On one of the group dates this season, the girls and Nick performed onstage with the Backstreet Boys.
This group of old, used to be popstars with questionable facial hair are clearly desperate because they agreed to be part of this show. During the performance, Corinne resembled a T-rex trying to dry acrylic nails.
Another standout date was when Nick took Vanessa on a zero gravity plane ride. After frolicking in space and somehow successfully making out while floating, Vanessa became nauseous and ended up vomiting.
Nick comforted Vanessa and continued to kiss her after, exemplifying his obsession with kissing. Some viewers may have found this sweet, but I found it to be disturbing and unsanitary.

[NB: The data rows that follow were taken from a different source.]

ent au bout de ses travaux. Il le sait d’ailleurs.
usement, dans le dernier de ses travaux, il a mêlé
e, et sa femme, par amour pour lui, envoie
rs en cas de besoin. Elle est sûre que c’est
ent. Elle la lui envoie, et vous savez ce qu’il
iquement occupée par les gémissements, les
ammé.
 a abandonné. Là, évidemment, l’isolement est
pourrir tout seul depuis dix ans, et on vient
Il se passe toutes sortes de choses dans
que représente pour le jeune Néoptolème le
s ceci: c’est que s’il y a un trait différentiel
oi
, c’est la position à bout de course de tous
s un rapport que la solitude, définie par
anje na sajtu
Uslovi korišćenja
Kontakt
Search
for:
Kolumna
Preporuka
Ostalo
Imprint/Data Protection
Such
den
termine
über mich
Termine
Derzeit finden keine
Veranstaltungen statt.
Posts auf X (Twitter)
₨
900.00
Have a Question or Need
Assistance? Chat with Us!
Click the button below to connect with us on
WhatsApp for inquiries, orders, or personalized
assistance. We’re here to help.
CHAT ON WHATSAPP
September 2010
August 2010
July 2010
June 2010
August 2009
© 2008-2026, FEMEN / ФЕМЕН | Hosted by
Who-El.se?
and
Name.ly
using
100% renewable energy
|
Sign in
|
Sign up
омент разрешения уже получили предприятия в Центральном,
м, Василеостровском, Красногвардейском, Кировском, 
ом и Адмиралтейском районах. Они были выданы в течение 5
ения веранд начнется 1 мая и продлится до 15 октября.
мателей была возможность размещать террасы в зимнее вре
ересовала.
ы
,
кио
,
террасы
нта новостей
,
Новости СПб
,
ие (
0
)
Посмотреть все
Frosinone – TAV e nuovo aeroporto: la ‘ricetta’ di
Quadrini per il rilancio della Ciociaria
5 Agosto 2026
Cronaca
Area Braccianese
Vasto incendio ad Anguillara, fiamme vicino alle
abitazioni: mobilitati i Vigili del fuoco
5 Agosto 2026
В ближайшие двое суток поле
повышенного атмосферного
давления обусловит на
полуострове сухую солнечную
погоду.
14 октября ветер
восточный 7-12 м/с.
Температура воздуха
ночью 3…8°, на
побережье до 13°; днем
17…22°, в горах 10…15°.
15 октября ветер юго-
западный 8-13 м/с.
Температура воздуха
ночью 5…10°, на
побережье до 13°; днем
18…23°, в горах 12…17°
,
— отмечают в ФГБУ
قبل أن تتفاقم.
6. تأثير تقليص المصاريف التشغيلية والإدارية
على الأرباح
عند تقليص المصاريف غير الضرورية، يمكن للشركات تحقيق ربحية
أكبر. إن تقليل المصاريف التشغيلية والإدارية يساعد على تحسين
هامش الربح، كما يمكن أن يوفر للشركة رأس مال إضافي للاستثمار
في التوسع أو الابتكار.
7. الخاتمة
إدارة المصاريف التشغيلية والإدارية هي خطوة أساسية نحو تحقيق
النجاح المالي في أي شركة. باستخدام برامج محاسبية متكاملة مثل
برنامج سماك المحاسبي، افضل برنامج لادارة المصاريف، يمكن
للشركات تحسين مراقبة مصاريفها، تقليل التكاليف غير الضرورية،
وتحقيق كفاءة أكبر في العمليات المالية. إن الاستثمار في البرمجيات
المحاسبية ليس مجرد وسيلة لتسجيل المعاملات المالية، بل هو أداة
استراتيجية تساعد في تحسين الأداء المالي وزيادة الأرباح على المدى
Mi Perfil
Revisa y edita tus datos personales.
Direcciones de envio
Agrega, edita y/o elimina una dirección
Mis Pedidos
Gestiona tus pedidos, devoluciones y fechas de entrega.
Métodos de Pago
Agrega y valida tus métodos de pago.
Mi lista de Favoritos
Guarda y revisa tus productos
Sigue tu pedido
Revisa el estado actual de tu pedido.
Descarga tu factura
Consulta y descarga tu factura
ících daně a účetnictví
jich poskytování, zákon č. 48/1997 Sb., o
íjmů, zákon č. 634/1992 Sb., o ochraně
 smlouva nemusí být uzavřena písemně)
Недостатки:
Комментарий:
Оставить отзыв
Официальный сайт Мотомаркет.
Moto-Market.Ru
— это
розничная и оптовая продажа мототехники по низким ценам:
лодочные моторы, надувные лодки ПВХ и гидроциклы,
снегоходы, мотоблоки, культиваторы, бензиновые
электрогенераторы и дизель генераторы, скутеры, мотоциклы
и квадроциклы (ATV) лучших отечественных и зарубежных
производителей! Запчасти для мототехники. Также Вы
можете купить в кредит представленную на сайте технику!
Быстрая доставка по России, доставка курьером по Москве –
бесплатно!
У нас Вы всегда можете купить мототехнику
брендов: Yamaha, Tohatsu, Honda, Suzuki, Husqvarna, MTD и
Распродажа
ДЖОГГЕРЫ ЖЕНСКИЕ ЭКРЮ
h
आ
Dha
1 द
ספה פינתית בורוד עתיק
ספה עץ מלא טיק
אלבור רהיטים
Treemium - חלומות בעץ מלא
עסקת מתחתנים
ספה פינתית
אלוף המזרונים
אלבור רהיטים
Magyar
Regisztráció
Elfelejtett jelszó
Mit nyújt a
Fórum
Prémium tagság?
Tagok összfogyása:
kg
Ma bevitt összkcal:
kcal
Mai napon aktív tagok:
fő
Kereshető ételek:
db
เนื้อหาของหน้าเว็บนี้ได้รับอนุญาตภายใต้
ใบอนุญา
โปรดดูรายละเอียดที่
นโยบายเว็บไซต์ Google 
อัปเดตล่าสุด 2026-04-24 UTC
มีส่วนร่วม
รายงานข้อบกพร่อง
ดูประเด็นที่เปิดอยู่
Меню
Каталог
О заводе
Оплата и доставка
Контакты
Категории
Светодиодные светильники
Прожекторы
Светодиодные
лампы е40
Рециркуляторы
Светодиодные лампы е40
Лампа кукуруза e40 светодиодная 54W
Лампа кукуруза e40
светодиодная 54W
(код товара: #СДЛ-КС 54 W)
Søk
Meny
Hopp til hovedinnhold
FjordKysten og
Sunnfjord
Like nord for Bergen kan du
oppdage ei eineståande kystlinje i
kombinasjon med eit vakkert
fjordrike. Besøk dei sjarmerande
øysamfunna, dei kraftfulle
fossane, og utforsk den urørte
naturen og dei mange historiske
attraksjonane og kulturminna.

I like the person Nick is with Vanessa, and I think she brings the best out of him. At the same time, I feel like Vanessa feels she’s superior to Nick.
The other front runner, Rachel, is intelligent, fun, and smooth on her date with Nick in New Orleans. I was extremely shocked when he decided to send her home.
An announcement on Feb. 13 designated her as the next Bachelorette. She makes Bachelor history as the first African American
Raven, the fashion boutique owner, came out of nowhere and stole Nick’s heart. Smitten with her in just one day, I think she’s here to stay.
I predict that Vanessa will end up engaged to Nick, Raven will come in second place, and Corinne will trail in third.
We shall see what the rest of the spicy season will bring, and we will see if Nick gets too stuck in his head to continue his own journey to find love.
At this point, I’m not sure if he will end up proposing at all, except to me.